> [PROBLEM STATEMENT]:
Your copy must hold every line of the records word for word. It must hold no pictures.

*** DATA FOR THIS EXERCISE ***

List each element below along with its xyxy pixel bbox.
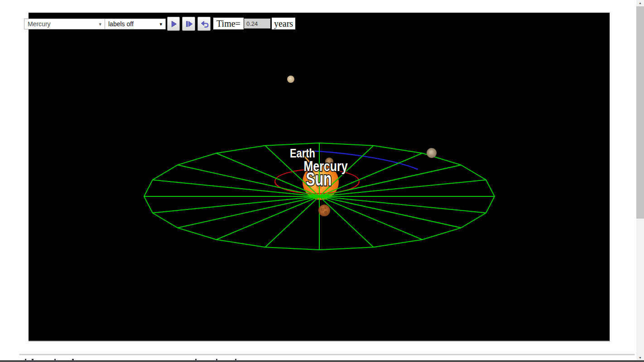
undo-icon [199,19,209,29]
planet-texture [324,211,327,214]
planet-planet-lower [318,205,330,216]
bottom-panel-edge [0,360,644,362]
grid-spoke [178,196,319,228]
play-icon [168,19,178,29]
grid-spoke [265,196,319,247]
time-label: Time= [213,18,244,29]
time-units-label: years [272,18,295,29]
play-button[interactable] [167,17,180,31]
labels-select-value: labels off [108,20,134,28]
planet-select[interactable]: Mercury ▾ [24,19,105,29]
grid-spoke [319,196,486,213]
step-forward-button[interactable] [182,17,195,31]
object-label-sun: Sun [306,168,332,190]
grid-spoke [319,180,486,197]
planet-texture [324,207,327,210]
horizontal-scrollbar-thumb[interactable] [19,354,635,355]
step-forward-icon [184,19,194,29]
grid-spoke [153,196,319,213]
chevron-down-icon: ▾ [99,22,101,27]
solar-system-scene[interactable]: EarthMercurySun [29,13,610,341]
reset-button[interactable] [197,17,211,31]
time-input[interactable] [244,19,270,29]
labels-select[interactable]: labels off ▾ [105,19,166,29]
planet-texture [321,208,324,211]
vertical-scrollbar[interactable]: ▲ ▼ [636,0,644,362]
vertical-scrollbar-thumb[interactable] [636,6,644,219]
planet-select-value: Mercury [28,20,51,28]
chevron-down-icon: ▾ [159,22,162,27]
grid-spoke [216,196,320,240]
scroll-up-arrow-icon[interactable]: ▲ [636,0,644,6]
grid-spoke [319,196,461,228]
planet-planet-right [427,148,437,158]
grid-spoke [319,196,423,240]
grid-spoke [153,180,319,197]
grid-spoke [178,165,319,196]
vpython-3d-canvas[interactable]: EarthMercurySun [29,13,610,342]
grid-spoke [319,196,374,247]
planet-planet-upper [287,76,294,83]
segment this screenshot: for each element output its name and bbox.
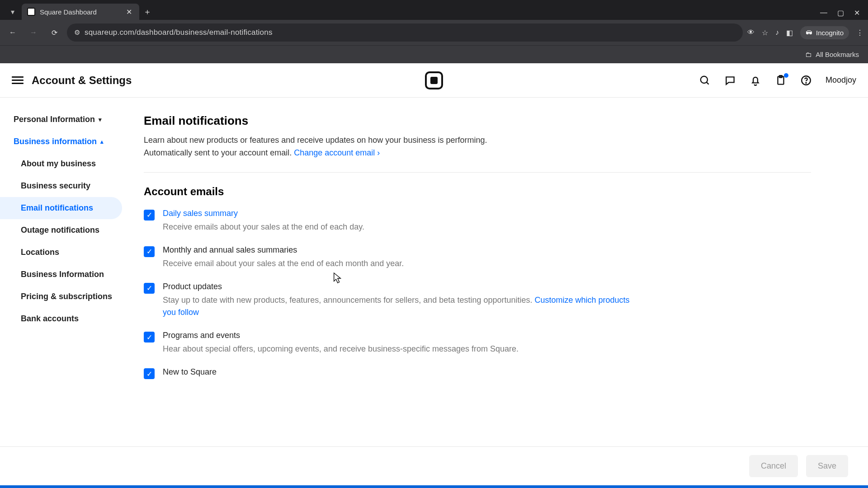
option-desc: Hear about special offers, upcoming even… [163,343,633,356]
cancel-button[interactable]: Cancel [749,455,798,477]
option-label: New to Square [163,367,633,377]
sidebar-item-locations[interactable]: Locations [0,241,127,263]
incognito-indicator[interactable]: 🕶 Incognito [800,26,849,39]
tab-close-button[interactable]: ✕ [124,8,134,16]
option-desc-text: Stay up to date with new products, featu… [163,296,535,305]
sidebar-section-personal[interactable]: Personal Information ▾ [0,108,127,131]
checkbox-programs-events[interactable]: ✓ [144,332,155,343]
change-account-email-link[interactable]: Change account email › [294,148,380,157]
page-context-title: Account & Settings [32,74,132,87]
page-viewport: Account & Settings Moodjoy [0,63,868,485]
sidebar-section-business[interactable]: Business information ▴ [0,131,127,153]
sidebar-item-label: Business security [21,181,90,190]
all-bookmarks-button[interactable]: All Bookmarks [816,51,859,58]
tab-title: Square Dashboard [40,8,120,16]
divider [144,172,811,173]
option-label: Programs and events [163,331,633,340]
svg-point-0 [701,76,708,83]
sidebar-item-business-info[interactable]: Business Information [0,263,127,286]
chevron-up-icon: ▴ [100,138,104,145]
svg-point-5 [806,82,806,83]
checkbox-daily-sales[interactable]: ✓ [144,210,155,221]
site-info-icon[interactable]: ⚙ [74,28,80,37]
action-footer: Cancel Save [0,446,868,485]
option-desc: Receive emails about your sales at the e… [163,221,633,234]
new-tab-button[interactable]: ＋ [139,4,156,20]
option-product-updates: ✓ Product updates Stay up to date with n… [144,282,811,319]
sidebar-item-label: About my business [21,159,96,168]
reload-button[interactable]: ⟳ [46,24,62,41]
back-button[interactable]: ← [5,24,21,41]
page-description: Learn about new products or features and… [144,134,487,160]
option-desc: Receive email about your sales at the en… [163,258,633,270]
sidebar-item-email-notifications[interactable]: Email notifications [0,197,122,219]
page-title: Email notifications [144,114,811,128]
chevron-down-icon: ▾ [99,116,102,123]
tab-favicon-square-icon [27,8,35,16]
sidebar-item-label: Pricing & subscriptions [21,292,112,301]
checkbox-monthly-annual[interactable]: ✓ [144,246,155,257]
tab-search-button[interactable]: ▾ [4,4,22,20]
square-logo[interactable] [425,71,443,89]
folder-icon: 🗀 [805,51,812,58]
bell-icon[interactable] [750,75,761,86]
browser-tabstrip: ▾ Square Dashboard ✕ ＋ ― ▢ ✕ [0,0,868,20]
search-icon[interactable] [699,75,711,86]
sidepanel-icon[interactable]: ◧ [786,28,793,37]
option-monthly-annual: ✓ Monthly and annual sales summaries Rec… [144,245,811,270]
maximize-button[interactable]: ▢ [837,9,844,17]
option-new-to-square: ✓ New to Square [144,367,811,380]
eye-off-icon[interactable]: 👁 [747,28,755,37]
close-window-button[interactable]: ✕ [854,9,860,17]
clipboard-icon[interactable] [775,75,787,86]
sidebar-item-label: Business Information [21,270,104,279]
browser-menu-button[interactable]: ⋮ [856,28,863,37]
svg-line-1 [707,82,709,84]
sidebar-item-label: Bank accounts [21,314,79,323]
browser-tab[interactable]: Square Dashboard ✕ [22,4,139,20]
sidebar-item-bank[interactable]: Bank accounts [0,308,127,330]
bookmark-star-icon[interactable]: ☆ [762,28,768,37]
checkbox-product-updates[interactable]: ✓ [144,283,155,294]
checkbox-new-to-square[interactable]: ✓ [144,368,155,379]
main-content: Email notifications Learn about new prod… [127,98,833,485]
sidebar-item-about[interactable]: About my business [0,153,127,175]
media-control-icon[interactable]: ♪ [775,28,779,37]
browser-toolbar: ← → ⟳ ⚙ squareup.com/dashboard/business/… [0,20,868,45]
forward-button[interactable]: → [25,24,42,41]
bookmarks-bar: 🗀 All Bookmarks [0,45,868,63]
option-programs-events: ✓ Programs and events Hear about special… [144,331,811,356]
sidebar-item-label: Locations [21,248,59,257]
incognito-label: Incognito [816,29,844,37]
option-label[interactable]: Daily sales summary [163,209,633,218]
save-button[interactable]: Save [806,455,848,477]
chat-icon[interactable] [724,75,736,86]
window-controls: ― ▢ ✕ [820,9,864,20]
option-daily-sales: ✓ Daily sales summary Receive emails abo… [144,209,811,234]
sidebar-item-label: Email notifications [21,203,93,212]
sidebar-item-label: Outage notifications [21,225,99,235]
help-icon[interactable] [800,75,812,86]
address-bar[interactable]: ⚙ squareup.com/dashboard/business/email-… [67,23,743,42]
sidebar-item-security[interactable]: Business security [0,175,127,197]
app-header: Account & Settings Moodjoy [0,63,868,98]
sidebar-item-outage[interactable]: Outage notifications [0,219,127,241]
sidebar: Personal Information ▾ Business informat… [0,98,127,485]
option-label: Product updates [163,282,633,291]
option-label: Monthly and annual sales summaries [163,245,633,255]
minimize-button[interactable]: ― [820,9,827,17]
hamburger-menu-button[interactable] [12,75,24,86]
sidebar-item-pricing[interactable]: Pricing & subscriptions [0,286,127,308]
url-text: squareup.com/dashboard/business/email-no… [85,28,273,37]
square-logo-icon [425,71,443,89]
account-name[interactable]: Moodjoy [826,75,856,85]
option-desc: Stay up to date with new products, featu… [163,294,633,319]
incognito-icon: 🕶 [806,29,812,37]
sidebar-section-business-label: Business information [14,137,97,146]
taskbar [0,485,868,488]
sidebar-section-personal-label: Personal Information [14,115,95,124]
section-title-account-emails: Account emails [144,185,811,198]
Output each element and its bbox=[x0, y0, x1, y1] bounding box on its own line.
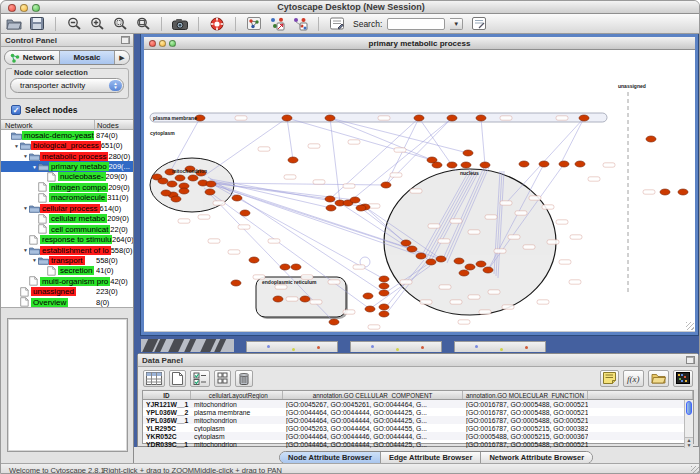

*** End of DATA FOR THIS EXERCISE ***

> [FINISHED EXERCISE]:
List each element below along with its xyxy pixel bbox.
undo-icon [199,19,209,29]
planet-texture [324,211,327,214]
planet-planet-lower [318,205,330,216]
bottom-panel-edge [0,360,644,362]
grid-spoke [178,196,319,228]
play-icon [168,19,178,29]
grid-spoke [265,196,319,247]
time-label: Time= [213,18,244,29]
time-units-label: years [272,18,295,29]
play-button[interactable] [167,17,180,31]
labels-select-value: labels off [108,20,134,28]
planet-select[interactable]: Mercury ▾ [24,19,105,29]
grid-spoke [319,196,486,213]
step-forward-button[interactable] [182,17,195,31]
object-label-sun: Sun [306,168,332,190]
grid-spoke [319,180,486,197]
planet-texture [324,207,327,210]
horizontal-scrollbar-thumb[interactable] [19,354,635,355]
step-forward-icon [184,19,194,29]
grid-spoke [153,196,319,213]
chevron-down-icon: ▾ [99,22,101,27]
solar-system-scene[interactable]: EarthMercurySun [29,13,610,341]
reset-button[interactable] [197,17,211,31]
time-input[interactable] [244,19,270,29]
labels-select[interactable]: labels off ▾ [105,19,166,29]
planet-texture [321,208,324,211]
vertical-scrollbar[interactable]: ▲ ▼ [636,0,644,362]
vertical-scrollbar-thumb[interactable] [636,6,644,219]
planet-select-value: Mercury [28,20,51,28]
chevron-down-icon: ▾ [159,22,162,27]
grid-spoke [216,196,320,240]
scroll-up-arrow-icon[interactable]: ▲ [636,0,644,6]
grid-spoke [319,196,461,228]
planet-planet-right [427,148,437,158]
grid-spoke [319,196,423,240]
grid-spoke [153,180,319,197]
grid-spoke [178,165,319,196]
vpython-3d-canvas[interactable]: EarthMercurySun [29,13,610,342]
grid-spoke [319,196,374,247]
planet-planet-upper [287,76,294,83]
segment this screenshot: for each element output its name and bbox.
option-desc: Hear about special offers, upcoming even… [163,343,633,356]
cancel-button[interactable]: Cancel [749,455,798,477]
option-label: New to Square [163,367,633,377]
sidebar-item-locations[interactable]: Locations [0,241,127,263]
incognito-indicator[interactable]: 🕶 Incognito [800,26,849,39]
tab-close-button[interactable]: ✕ [124,8,134,16]
option-desc-text: Stay up to date with new products, featu… [163,296,535,305]
sidebar-section-personal[interactable]: Personal Information ▾ [0,108,127,131]
checkbox-programs-events[interactable]: ✓ [144,332,155,343]
change-account-email-link[interactable]: Change account email › [294,148,380,157]
page-context-title: Account & Settings [32,74,132,87]
page-viewport: Account & Settings Moodjoy [0,63,868,485]
sidebar-section-business[interactable]: Business information ▴ [0,131,127,153]
sidebar-item-label: Business security [21,181,90,190]
all-bookmarks-button[interactable]: All Bookmarks [816,51,859,58]
tab-title: Square Dashboard [40,8,120,16]
divider [144,172,811,173]
option-label: Programs and events [163,331,633,340]
svg-point-0 [701,76,708,83]
sidebar-item-business-info[interactable]: Business Information [0,263,127,286]
chevron-up-icon: ▴ [100,138,104,145]
svg-point-5 [806,82,806,83]
checkbox-daily-sales[interactable]: ✓ [144,210,155,221]
site-info-icon[interactable]: ⚙ [74,28,80,37]
action-footer: Cancel Save [0,446,868,485]
option-desc: Receive emails about your sales at the e… [163,221,633,234]
new-tab-button[interactable]: ＋ [139,4,156,20]
option-product-updates: ✓ Product updates Stay up to date with n… [144,282,811,319]
sidebar-item-label: About my business [21,159,96,168]
reload-button[interactable]: ⟳ [46,24,62,41]
back-button[interactable]: ← [5,24,21,41]
page-description: Learn about new products or features and… [144,134,487,160]
option-desc: Receive email about your sales at the en… [163,258,633,270]
sidebar-item-email-notifications[interactable]: Email notifications [0,197,122,219]
page-title: Email notifications [144,114,811,128]
chevron-down-icon: ▾ [99,116,102,123]
tab-favicon-square-icon [27,8,35,16]
sidebar-item-label: Pricing & subscriptions [21,292,112,301]
checkbox-monthly-annual[interactable]: ✓ [144,246,155,257]
tab-search-button[interactable]: ▾ [4,4,22,20]
square-logo[interactable] [425,71,443,89]
folder-icon: 🗀 [805,51,812,58]
bell-icon[interactable] [750,75,761,86]
browser-tabstrip: ▾ Square Dashboard ✕ ＋ ― ▢ ✕ [0,0,868,20]
search-icon[interactable] [699,75,711,86]
sidepanel-icon[interactable]: ◧ [786,28,793,37]
option-monthly-annual: ✓ Monthly and annual sales summaries Rec… [144,245,811,270]
maximize-button[interactable]: ▢ [837,9,844,17]
option-new-to-square: ✓ New to Square [144,367,811,380]
eye-off-icon[interactable]: 👁 [747,28,755,37]
close-window-button[interactable]: ✕ [854,9,860,17]
clipboard-icon[interactable] [775,75,787,86]
sidebar-item-label: Business Information [21,270,104,279]
browser-menu-button[interactable]: ⋮ [856,28,863,37]
svg-line-1 [707,82,709,84]
sidebar-item-label: Bank accounts [21,314,79,323]
browser-tab[interactable]: Square Dashboard ✕ [22,4,139,20]
sidebar-item-bank[interactable]: Bank accounts [0,308,127,330]
bookmark-star-icon[interactable]: ☆ [762,28,768,37]
checkbox-product-updates[interactable]: ✓ [144,283,155,294]
checkbox-new-to-square[interactable]: ✓ [144,368,155,379]
main-content: Email notifications Learn about new prod… [127,98,833,485]
sidebar-item-about[interactable]: About my business [0,153,127,175]
media-control-icon[interactable]: ♪ [775,28,779,37]
browser-toolbar: ← → ⟳ ⚙ squareup.com/dashboard/business/… [0,20,868,45]
forward-button[interactable]: → [25,24,42,41]
bookmarks-bar: 🗀 All Bookmarks [0,45,868,63]
option-programs-events: ✓ Programs and events Hear about special… [144,331,811,356]
sidebar-item-label: Locations [21,248,59,257]
incognito-label: Incognito [816,29,844,37]
option-label[interactable]: Daily sales summary [163,209,633,218]
save-button[interactable]: Save [806,455,848,477]
chat-icon[interactable] [724,75,736,86]
window-controls: ― ▢ ✕ [820,9,864,20]
option-daily-sales: ✓ Daily sales summary Receive emails abo… [144,209,811,234]
sidebar-item-label: Email notifications [21,203,93,212]
sidebar-item-label: Outage notifications [21,225,99,235]
help-icon[interactable] [800,75,812,86]
address-bar[interactable]: ⚙ squareup.com/dashboard/business/email-… [67,23,743,42]
sidebar-item-security[interactable]: Business security [0,175,127,197]
app-header: Account & Settings Moodjoy [0,63,868,98]
sidebar-item-outage[interactable]: Outage notifications [0,219,127,241]
sidebar: Personal Information ▾ Business informat… [0,98,127,485]
option-label: Product updates [163,282,633,291]
option-label: Monthly and annual sales summaries [163,245,633,255]
minimize-button[interactable]: ― [820,9,827,17]
hamburger-menu-button[interactable] [12,75,24,86]
sidebar-item-pricing[interactable]: Pricing & subscriptions [0,286,127,308]
url-text: squareup.com/dashboard/business/email-no… [85,28,273,37]
square-logo-icon [425,71,443,89]
account-name[interactable]: Moodjoy [826,75,856,85]
option-desc: Stay up to date with new products, featu… [163,294,633,319]
incognito-icon: 🕶 [806,29,812,37]
sidebar-section-business-label: Business information [14,137,97,146]
taskbar [0,485,868,488]
sidebar-section-personal-label: Personal Information [14,115,95,124]
section-title-account-emails: Account emails [144,185,811,198]
Output each element and its bbox=[x0, y0, x1, y1] bounding box on its own line.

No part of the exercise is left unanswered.